Synopsis: A young woman Maude (Adelaide Clemens) studying medicine in Germany returns to Adelaide, South Australia to try to find her twin sister Cleo (Clemens), who disappeared a year earlier and about whom she has been having disturbingly real nightmares.
Adelaide has been called both “the city of churches” and “the murder capital of the world”. The latter tag is on statistical evidence alone indefensible but it is true that the city is home to an unusually high number of ghoulish crimes – the abduction and probable murder of the three Beaumont children in 1966, the Truro Murders in 1977 in which seven women were raped, killed and buried in shallow graves, in the early 1980s five young men were abducted, drugged, mutilated and murdered in what became known as the Family Murders and, of course the Snowtown Murders, described in Justin Kurzel’s 2011 masterpiece Snowtown.
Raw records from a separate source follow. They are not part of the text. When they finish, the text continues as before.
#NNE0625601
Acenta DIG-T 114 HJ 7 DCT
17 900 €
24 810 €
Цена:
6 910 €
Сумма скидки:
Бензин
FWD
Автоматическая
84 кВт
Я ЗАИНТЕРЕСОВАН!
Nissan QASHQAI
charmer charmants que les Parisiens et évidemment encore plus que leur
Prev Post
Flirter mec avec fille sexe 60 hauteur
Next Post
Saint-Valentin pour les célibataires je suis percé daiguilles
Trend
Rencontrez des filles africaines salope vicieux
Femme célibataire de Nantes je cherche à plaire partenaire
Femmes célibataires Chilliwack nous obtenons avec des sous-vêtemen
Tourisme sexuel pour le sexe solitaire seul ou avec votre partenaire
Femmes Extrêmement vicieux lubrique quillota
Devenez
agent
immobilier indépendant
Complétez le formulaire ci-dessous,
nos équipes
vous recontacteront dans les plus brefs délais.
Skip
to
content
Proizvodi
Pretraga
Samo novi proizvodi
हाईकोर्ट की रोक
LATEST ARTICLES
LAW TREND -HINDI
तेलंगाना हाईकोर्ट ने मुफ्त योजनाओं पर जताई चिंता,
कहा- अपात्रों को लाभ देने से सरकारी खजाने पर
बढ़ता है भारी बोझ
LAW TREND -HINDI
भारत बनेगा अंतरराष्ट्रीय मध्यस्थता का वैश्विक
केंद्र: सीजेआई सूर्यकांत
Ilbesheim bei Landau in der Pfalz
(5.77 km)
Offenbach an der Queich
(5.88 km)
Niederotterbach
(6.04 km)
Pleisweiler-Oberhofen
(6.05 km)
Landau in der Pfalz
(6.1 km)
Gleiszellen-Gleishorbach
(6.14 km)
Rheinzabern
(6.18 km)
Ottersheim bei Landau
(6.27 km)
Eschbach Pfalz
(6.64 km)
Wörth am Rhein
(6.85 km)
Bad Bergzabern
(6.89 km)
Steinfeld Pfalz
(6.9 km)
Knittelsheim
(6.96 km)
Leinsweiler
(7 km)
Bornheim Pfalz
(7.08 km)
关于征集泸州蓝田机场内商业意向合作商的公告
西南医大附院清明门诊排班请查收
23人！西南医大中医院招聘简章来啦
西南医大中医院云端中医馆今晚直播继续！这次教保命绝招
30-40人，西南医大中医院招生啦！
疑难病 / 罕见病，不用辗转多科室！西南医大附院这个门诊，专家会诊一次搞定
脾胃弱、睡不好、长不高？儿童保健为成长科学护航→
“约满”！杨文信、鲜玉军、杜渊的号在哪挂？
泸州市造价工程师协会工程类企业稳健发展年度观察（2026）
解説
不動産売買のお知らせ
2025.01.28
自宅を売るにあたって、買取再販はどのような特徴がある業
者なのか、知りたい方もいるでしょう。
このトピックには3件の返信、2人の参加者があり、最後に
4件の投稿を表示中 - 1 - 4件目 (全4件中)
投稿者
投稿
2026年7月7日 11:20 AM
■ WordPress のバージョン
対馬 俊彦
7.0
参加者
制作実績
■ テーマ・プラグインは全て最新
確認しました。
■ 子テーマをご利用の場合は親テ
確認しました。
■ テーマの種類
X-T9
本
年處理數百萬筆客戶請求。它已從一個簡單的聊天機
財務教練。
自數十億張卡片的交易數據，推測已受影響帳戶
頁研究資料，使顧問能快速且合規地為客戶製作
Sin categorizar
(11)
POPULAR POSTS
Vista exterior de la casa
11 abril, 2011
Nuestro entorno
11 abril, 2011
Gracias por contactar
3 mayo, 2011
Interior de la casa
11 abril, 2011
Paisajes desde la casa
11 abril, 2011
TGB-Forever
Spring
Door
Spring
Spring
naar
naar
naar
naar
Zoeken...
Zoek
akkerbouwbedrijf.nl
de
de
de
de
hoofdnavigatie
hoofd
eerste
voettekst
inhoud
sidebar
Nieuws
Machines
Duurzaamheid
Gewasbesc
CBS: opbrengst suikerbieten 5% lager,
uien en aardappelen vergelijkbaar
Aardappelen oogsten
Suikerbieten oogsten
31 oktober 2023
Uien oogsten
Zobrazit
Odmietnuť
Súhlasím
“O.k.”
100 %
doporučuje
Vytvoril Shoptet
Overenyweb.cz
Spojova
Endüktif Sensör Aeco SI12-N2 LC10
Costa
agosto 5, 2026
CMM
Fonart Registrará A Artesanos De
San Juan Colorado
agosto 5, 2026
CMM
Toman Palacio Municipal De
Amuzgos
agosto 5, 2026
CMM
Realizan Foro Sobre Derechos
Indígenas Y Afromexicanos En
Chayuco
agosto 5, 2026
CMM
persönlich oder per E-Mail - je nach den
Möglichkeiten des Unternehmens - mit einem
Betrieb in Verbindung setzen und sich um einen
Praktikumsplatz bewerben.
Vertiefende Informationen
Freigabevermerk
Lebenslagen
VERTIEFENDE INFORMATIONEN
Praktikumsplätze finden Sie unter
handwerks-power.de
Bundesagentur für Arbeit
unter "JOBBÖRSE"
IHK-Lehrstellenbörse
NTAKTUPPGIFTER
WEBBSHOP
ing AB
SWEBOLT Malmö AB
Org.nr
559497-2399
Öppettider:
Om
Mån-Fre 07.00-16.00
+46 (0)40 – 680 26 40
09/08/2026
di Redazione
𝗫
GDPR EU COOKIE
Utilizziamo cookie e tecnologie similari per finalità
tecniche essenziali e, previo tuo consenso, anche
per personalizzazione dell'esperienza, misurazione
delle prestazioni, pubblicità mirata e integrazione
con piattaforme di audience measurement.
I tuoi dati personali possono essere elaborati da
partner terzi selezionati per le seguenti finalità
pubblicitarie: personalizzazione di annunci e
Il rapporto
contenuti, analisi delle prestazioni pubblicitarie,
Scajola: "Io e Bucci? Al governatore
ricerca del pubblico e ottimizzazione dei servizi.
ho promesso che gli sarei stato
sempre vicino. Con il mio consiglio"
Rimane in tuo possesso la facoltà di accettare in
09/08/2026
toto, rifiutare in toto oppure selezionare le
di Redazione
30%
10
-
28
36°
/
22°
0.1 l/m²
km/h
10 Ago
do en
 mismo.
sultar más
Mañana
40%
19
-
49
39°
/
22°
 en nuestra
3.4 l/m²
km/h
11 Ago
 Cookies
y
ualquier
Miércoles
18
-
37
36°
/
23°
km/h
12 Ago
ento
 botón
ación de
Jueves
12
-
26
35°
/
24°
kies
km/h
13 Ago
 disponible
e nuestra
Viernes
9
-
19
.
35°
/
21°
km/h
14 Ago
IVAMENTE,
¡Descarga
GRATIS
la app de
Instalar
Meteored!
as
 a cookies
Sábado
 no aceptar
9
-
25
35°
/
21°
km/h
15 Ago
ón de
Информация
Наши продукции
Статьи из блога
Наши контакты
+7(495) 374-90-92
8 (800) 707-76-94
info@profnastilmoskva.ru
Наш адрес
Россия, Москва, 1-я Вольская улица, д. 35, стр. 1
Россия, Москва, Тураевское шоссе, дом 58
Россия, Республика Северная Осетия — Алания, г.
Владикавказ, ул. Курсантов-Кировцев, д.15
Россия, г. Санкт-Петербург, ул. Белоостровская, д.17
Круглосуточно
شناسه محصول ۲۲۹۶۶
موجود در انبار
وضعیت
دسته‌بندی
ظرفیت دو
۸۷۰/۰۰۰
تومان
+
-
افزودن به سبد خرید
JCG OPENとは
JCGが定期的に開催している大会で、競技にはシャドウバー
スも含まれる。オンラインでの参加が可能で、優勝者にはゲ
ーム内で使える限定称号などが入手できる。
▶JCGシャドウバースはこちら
So it is entirely appropriate that debut writer-director Luke Shanahan should make the South Australian capital the locus for his horror-thriller. However where Kurzel’s film succeeded because it concentrated on, to use a now much-worn phrase “the banality of evil”, in what was essentially a realistic portrayal of events, Shanahan’s film, albeit a work of fiction, almost completely bypasses the specifics of his story and plugs straight into the familiar tropes of the horror-thriller genre: an isolated country mansion hideaway, dubious basement medical experiments, inmates staring helplessly through mullioned windows, hooded minions and dudes with bad haircuts standing ominously alone in wintry landscapes. The aim is evidently to scare us and to some extent the film is successful but in what I assume is an attempt to imbue his film with European atmosphere as opposed to Hollywood story-telling, Shanahan purposely erases the mechanics of his plot, leaving us with an indeterminate narrative drift and ill-defined motivations (only Clemens's Maude really emerges as a fully-rounded character), the whole thing punctuated with a thunderous clangour in the form of Michael Darren’s score that periodically erupts on the soundtrack. The latter and the striking opening credits, neutrally white characters on a blood-red background, are probably the best things about the film.
Aside from the broad strokes, it is hard to say what is going on for the duration of Rabbit. Only a late scene in which a gaggle of elderly men and women in vintage luxury cars turn up, as "The Council" perhaps suggesting some kind of National Socialist inflected occultist cenacle (Shanahan not only has Maude studying in Berlin but at one point the director of the mansion played by Veerle Baetens sings a German lullaby to one of the sequestered children and later dances with her husband to ebullient Beethoven) but this still doesn’t make the film any more than generally comprehensible.
Certain horror films such as The Shining (1980) can offer satisfactions for a cross-over audience but Rabbit is very much for dyed-in-the-wool horror fans, a to-me strange group who seem to feed on portentous crypticism like ghouls on a freshly-discovered corpse.